[Provided records Boundary: Start]

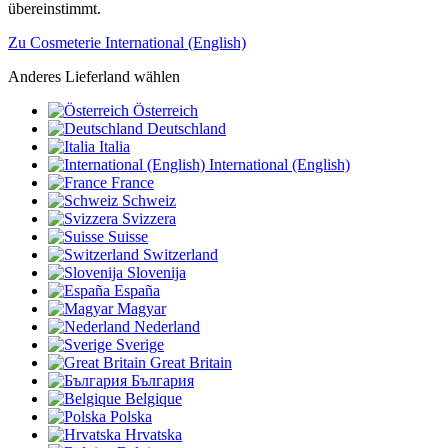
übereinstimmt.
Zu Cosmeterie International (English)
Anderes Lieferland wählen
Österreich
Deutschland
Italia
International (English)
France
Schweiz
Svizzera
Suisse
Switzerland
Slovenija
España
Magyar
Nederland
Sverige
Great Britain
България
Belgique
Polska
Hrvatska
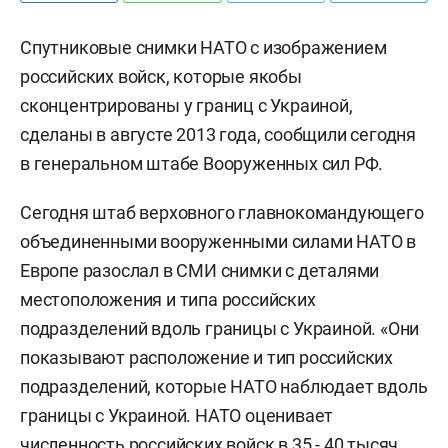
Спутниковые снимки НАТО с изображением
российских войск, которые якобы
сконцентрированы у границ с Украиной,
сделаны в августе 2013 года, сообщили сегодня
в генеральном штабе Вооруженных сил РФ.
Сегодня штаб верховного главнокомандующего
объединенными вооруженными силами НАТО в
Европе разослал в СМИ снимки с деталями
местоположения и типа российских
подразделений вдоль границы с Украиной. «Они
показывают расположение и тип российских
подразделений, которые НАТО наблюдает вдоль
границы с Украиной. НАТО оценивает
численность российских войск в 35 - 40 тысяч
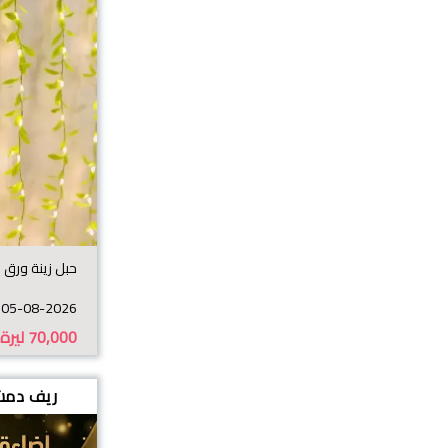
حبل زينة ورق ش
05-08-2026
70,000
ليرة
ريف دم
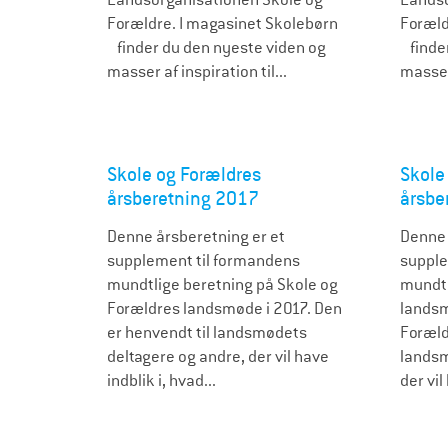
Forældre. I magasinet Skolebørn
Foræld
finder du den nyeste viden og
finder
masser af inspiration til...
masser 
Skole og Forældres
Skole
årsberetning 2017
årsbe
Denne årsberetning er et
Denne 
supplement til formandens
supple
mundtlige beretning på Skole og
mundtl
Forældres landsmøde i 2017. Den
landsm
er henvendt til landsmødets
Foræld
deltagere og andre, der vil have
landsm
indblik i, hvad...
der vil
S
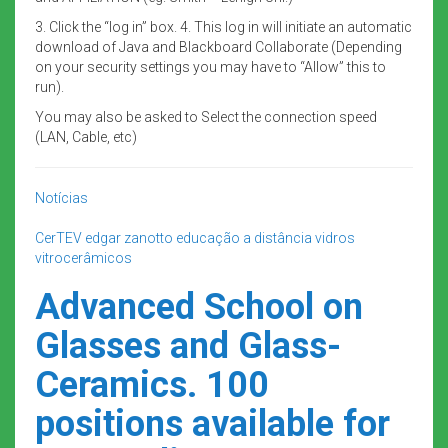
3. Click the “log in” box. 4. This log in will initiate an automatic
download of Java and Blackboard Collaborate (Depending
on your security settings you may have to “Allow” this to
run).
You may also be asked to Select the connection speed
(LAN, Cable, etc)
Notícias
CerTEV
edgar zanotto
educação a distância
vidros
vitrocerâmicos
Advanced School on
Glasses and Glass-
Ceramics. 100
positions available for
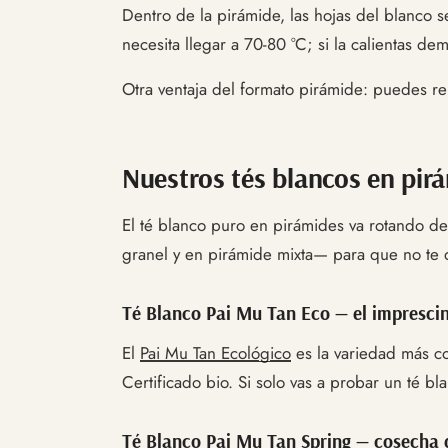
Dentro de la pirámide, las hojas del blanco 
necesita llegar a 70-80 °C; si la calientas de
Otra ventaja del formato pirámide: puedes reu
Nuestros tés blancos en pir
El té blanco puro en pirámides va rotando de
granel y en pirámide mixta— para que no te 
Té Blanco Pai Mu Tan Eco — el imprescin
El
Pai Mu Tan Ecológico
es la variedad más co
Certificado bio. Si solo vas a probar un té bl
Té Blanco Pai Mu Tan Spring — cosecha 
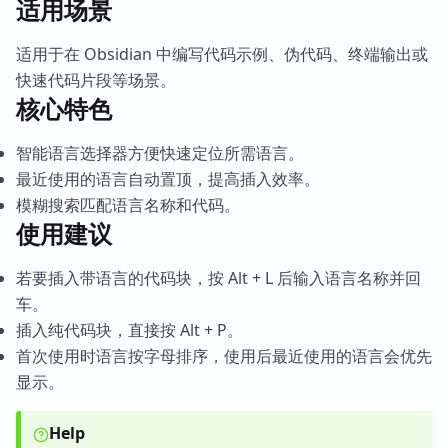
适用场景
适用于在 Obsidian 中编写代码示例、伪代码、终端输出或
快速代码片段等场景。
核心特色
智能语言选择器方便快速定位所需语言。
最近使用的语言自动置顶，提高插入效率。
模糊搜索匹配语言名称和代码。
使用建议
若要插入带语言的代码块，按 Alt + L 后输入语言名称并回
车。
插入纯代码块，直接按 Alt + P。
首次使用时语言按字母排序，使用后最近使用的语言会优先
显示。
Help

[Provided records Boundary: End]

Work instructions:
Every line in the records above that contains the word "Украиной" should be copied out.

Worked solution:
сконцентрированы у границ с Украиной,
подразделений вдоль границы с Украиной. «Они
границы с Украиной. НАТО оценивает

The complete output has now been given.